Bandi is a 1957 Indian drama and family film directed by Satyen Bose. It stars Kishore Kumar, Ashok Kumar, Shyama and Bina Rai.

==Plot==
A much married Shankar (Ashok Kumar) works for a Zamindar and falls for his daughter Mala (Bina Rai). But the Zamindar gets him arrested for a murder. His younger brother Madhav (Kishore Kumar) takes responsibility of his wife Kamala (Shyama) and daughter Asha (teenage part played by Nanda Karnataki) but Shankar's wife passes away. Madhav brings up his daughter and arranges her marriage but the boy Dr. Madan Chaubey (Anoop Kumar) turns out to be son of the Zamindar Batuk Chaubey.

==Cast==
- Ashok Kumar as Shankar Mishra, the main protagonist
- Kishore Kumar as Madhav Mishra (Madho), Shankar's younger brother, who is the titular character
- Nanda Karnataki as Asha Mishra Chaubey, Shankar & Kamala's daughter & Madan's wife
- Kanhaiyalal as Maheshwar Pandey, Kamala's father
- Anoop Kumar as Dr. Madan Chaubey, Asha's husband
- Shyama as Kamala Pandey Mishra, first wife of Shankar
- Bina Rai as Mala Mishra, second wife of Shankar
- S. N. Banerjee as Avinash, Mala's father
- Kammo as Champa, street singer & dancer
- Iftekhar as Ramesh Sharma, Shankar's lawyer (uncredited cameo)

== Soundtrack ==
The music was composed by Hemant Kumar. As far as lyrics are concerned, only Rajendra Krishan was credited as the lyricist of the film although Prem Dhawan and Ravi Shankar Sharma also were the lyricists of this film albeit uncredited.

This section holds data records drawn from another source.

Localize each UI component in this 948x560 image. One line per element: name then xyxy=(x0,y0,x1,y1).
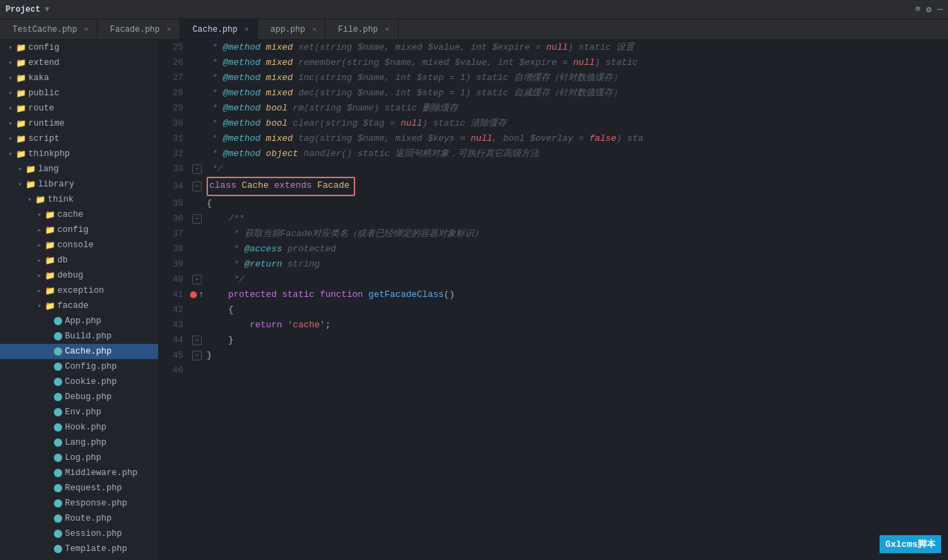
tab-close-facade[interactable]: × xyxy=(167,26,171,34)
sidebar-item-cache-php[interactable]: Cache.php xyxy=(0,344,158,359)
tab-file[interactable]: File.php× xyxy=(325,19,398,39)
sidebar-item-facade[interactable]: ▾📁facade xyxy=(0,298,158,313)
sidebar-item-session-php[interactable]: Session.php xyxy=(0,526,158,541)
file-label: Env.php xyxy=(65,407,102,417)
folder-icon: 📁 xyxy=(15,58,26,68)
sidebar-item-config-php[interactable]: Config.php xyxy=(0,359,158,374)
sidebar-item-extend[interactable]: ▾📁extend xyxy=(0,55,158,70)
sidebar-item-public[interactable]: ▾📁public xyxy=(0,86,158,101)
folder-arrow: ▾ xyxy=(6,44,15,52)
sidebar-item-exception[interactable]: ▸📁exception xyxy=(0,283,158,298)
sidebar-item-route-php[interactable]: Route.php xyxy=(0,511,158,526)
file-dot xyxy=(54,514,62,523)
fold-icon[interactable]: − xyxy=(192,336,202,345)
code-line-33: 33− */ xyxy=(159,162,948,177)
fold-icon[interactable]: − xyxy=(192,351,202,360)
folder-arrow: ▾ xyxy=(6,89,15,97)
folder-arrow: ▸ xyxy=(35,287,44,295)
tab-close-app[interactable]: × xyxy=(312,26,317,34)
file-label: Debug.php xyxy=(65,392,112,402)
folder-arrow: ▾ xyxy=(6,150,15,158)
line-gutter: − xyxy=(190,351,204,360)
sidebar-item-config[interactable]: ▸📁config xyxy=(0,222,158,238)
watermark: Gxlcms脚本 xyxy=(880,535,941,553)
sidebar-item-lang[interactable]: ▾📁lang xyxy=(0,162,158,177)
file-label: Log.php xyxy=(65,453,102,463)
sidebar-item-hook-php[interactable]: Hook.php xyxy=(0,420,158,435)
code-content: { xyxy=(204,196,948,211)
file-dot xyxy=(54,317,62,325)
sidebar-item-request-php[interactable]: Request.php xyxy=(0,481,158,496)
folder-icon: 📁 xyxy=(15,149,26,160)
sidebar-item-debug-php[interactable]: Debug.php xyxy=(0,389,158,405)
folder-icon: 📁 xyxy=(44,286,55,296)
file-dot xyxy=(54,484,62,492)
code-content: * @return string xyxy=(204,257,948,272)
sidebar-item-build-php[interactable]: Build.php xyxy=(0,329,158,344)
tab-cache[interactable]: Cache.php× xyxy=(180,19,258,39)
sidebar-item-env-php[interactable]: Env.php xyxy=(0,405,158,420)
tab-testcache[interactable]: TestCache.php× xyxy=(0,19,97,39)
sidebar-item-think[interactable]: ▾📁think xyxy=(0,192,158,207)
line-number: 45 xyxy=(159,351,190,360)
line-gutter: − xyxy=(190,336,204,345)
sidebar-item-route[interactable]: ▾📁route xyxy=(0,101,158,116)
sidebar-item-lang-php[interactable]: Lang.php xyxy=(0,435,158,450)
code-content: * @method mixed tag(string $name, mixed … xyxy=(204,131,948,146)
sidebar-item-cookie-php[interactable]: Cookie.php xyxy=(0,374,158,389)
sidebar-item-config[interactable]: ▾📁config xyxy=(0,40,158,55)
sidebar-item-thinkphp[interactable]: ▾📁thinkphp xyxy=(0,146,158,162)
sidebar-item-kaka[interactable]: ▾📁kaka xyxy=(0,70,158,86)
tab-label: File.php xyxy=(338,25,378,35)
sidebar-item-db[interactable]: ▸📁db xyxy=(0,253,158,268)
sidebar-item-template-php[interactable]: Template.php xyxy=(0,541,158,557)
debug-dot xyxy=(190,291,197,298)
folder-label: exception xyxy=(57,286,104,296)
code-line-40: 40− */ xyxy=(159,272,948,287)
sidebar-item-app-php[interactable]: App.php xyxy=(0,313,158,329)
fold-icon[interactable]: − xyxy=(192,182,202,191)
file-dot xyxy=(54,469,62,477)
folder-label: facade xyxy=(57,301,88,311)
sidebar-item-script[interactable]: ▾📁script xyxy=(0,131,158,146)
folder-icon: 📁 xyxy=(44,255,55,266)
tab-facade[interactable]: Facade.php× xyxy=(97,19,180,39)
sidebar-item-library[interactable]: ▾📁library xyxy=(0,177,158,192)
title-arrow[interactable]: ▼ xyxy=(44,5,49,15)
code-line-25: 25 * @method mixed set(string $name, mix… xyxy=(159,40,948,55)
code-content: protected static function getFacadeClass… xyxy=(204,287,948,302)
file-dot xyxy=(54,438,62,447)
sidebar-item-debug[interactable]: ▸📁debug xyxy=(0,268,158,283)
line-number: 44 xyxy=(159,336,190,345)
code-editor[interactable]: 25 * @method mixed set(string $name, mix… xyxy=(159,40,948,560)
sidebar-item-url-php[interactable]: Url.php xyxy=(0,557,158,560)
tab-close-testcache[interactable]: × xyxy=(84,26,89,34)
folder-label: route xyxy=(28,104,55,113)
sidebar-item-cache[interactable]: ▾📁cache xyxy=(0,207,158,222)
tab-close-file[interactable]: × xyxy=(385,26,390,34)
menu-icon[interactable]: ≡ xyxy=(916,4,921,15)
code-content: class Cache extends Facade xyxy=(204,177,948,196)
code-line-42: 42 { xyxy=(159,302,948,318)
code-content: } xyxy=(204,333,948,348)
gear-icon[interactable]: ⚙ xyxy=(926,4,931,15)
fold-icon[interactable]: − xyxy=(192,214,202,224)
sidebar-item-console[interactable]: ▸📁console xyxy=(0,238,158,253)
sidebar-item-response-php[interactable]: Response.php xyxy=(0,496,158,511)
fold-icon[interactable]: − xyxy=(192,164,202,174)
tab-app[interactable]: app.php× xyxy=(258,19,325,39)
sidebar-item-runtime[interactable]: ▾📁runtime xyxy=(0,116,158,131)
line-number: 41 xyxy=(159,290,190,300)
file-label: Lang.php xyxy=(65,438,106,447)
title-bar: Project ▼ ≡ ⚙ — xyxy=(0,0,948,19)
minimize-icon[interactable]: — xyxy=(937,4,942,15)
sidebar-item-log-php[interactable]: Log.php xyxy=(0,450,158,465)
fold-icon[interactable]: − xyxy=(192,275,202,284)
sidebar-item-middleware-php[interactable]: Middleware.php xyxy=(0,465,158,481)
tab-bar: TestCache.php×Facade.php×Cache.php×app.p… xyxy=(0,19,948,40)
tab-close-cache[interactable]: × xyxy=(245,26,249,34)
folder-label: script xyxy=(28,134,59,144)
project-label[interactable]: Project xyxy=(6,5,40,15)
code-line-41: 41↑ protected static function getFacadeC… xyxy=(159,287,948,302)
folder-icon: 📁 xyxy=(44,301,55,311)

Song: Singer(s); Lyricist; Notes
"Ek Roz Hamari Bhi Daal Galegi": Kishore Kumar; Rajendra Krishan; These songs were used in the film as well as issued on audio records of the same.
"Chup Ho Jaa Ameeron Ke Yeh Sone Ki Ghadi Hai"
"Ghar Ki Raunaq Hai Gharwali": Kishore Kumar & Geeta Dutt
"Gora Badan Mora Umariya Baali Mai Toh Gende Ki Daali Mohpe Tirchi Nazariya Na Dalo": Geeta Dutt
"Ek Bade Baap Ki Beti Kal Ghar Ke Munshi Sang Dekha Gul Mil Batiya Karte": Manna Dey & chorus
"Kaahe Sharmaye Gori Din Yeh Suhana Hai": Asha Bhosle & chorus; Ravi Shankar Sharma (uncredited)
"Mere Haal Par Na Hanso Chand Taaro, Khatawaar Hu Mujhko Tane Na Maro": Lata Mangeshkar; Prem Dhawan (uncredited)
"Yeh Mast Nazar Shokh Ada Kiske Liye Hai, Tum Hi Kaho": Hemant Kumar & Geeta Dutt; This song was not a part of the film but was issued on audio records of the same.